State Department spokesperson Ned Price said “there are very few Afghan children currently arriving to the United States who are not accompanied by an adult known to them.”
“As soon as a minor child is identified as being without any trusted adult, we immediately begin working to reunite these identified minors with their families and with their loved ones,” Price said at a news briefing.
CNN reported earlier this week that at least 34 Afghan children who were evacuated arrived to the United States without parents, according to an administration official, although some have already been reunited with family in the country.
“Once they arrive to the continental United States, normal protocols for unaccompanied children apply. And in those cases CBP (US Customs and Border Protection) or another federal agency refers them to the Office of Refugee Resettlement at HHS (the US Department of Health and Human Services) and HHS then works to find extended family or other appropriate sponsors to care for the child using established sponsor assessment procedures,” he said.
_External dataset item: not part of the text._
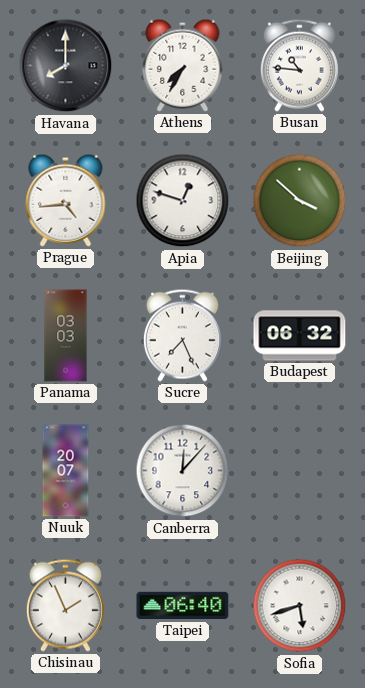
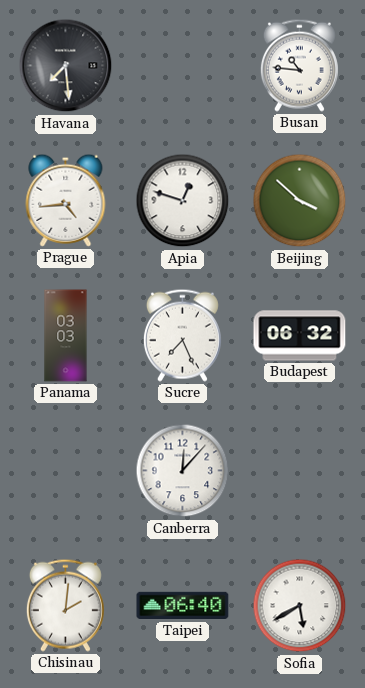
Havana: 8:00 -> 7:29
Athens: 7:35 -> none
Nuuk: 20:07 -> none
Chisinau: 1:56 -> 2:01
Sofia: 5:42 -> 5:40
“Unaccompanied minors not immediately unified with an appropriate caregiver, are placed in culturally and age appropriate facilities. ORR – the Office of Refugee Resettlement – has identified sites that have Dari and Pashto speakers and that are culturally appropriate in addition to the standing resources we have for all unaccompanied minors," he said.
“Overseas, unaccompanied minors are referred to international organizations to assess their best interests and promote family reunification when that’s possible,” Price said. UNICEF is among those organizations.
Price declined to give a specific definition for who counts as “an adult known to” a minor.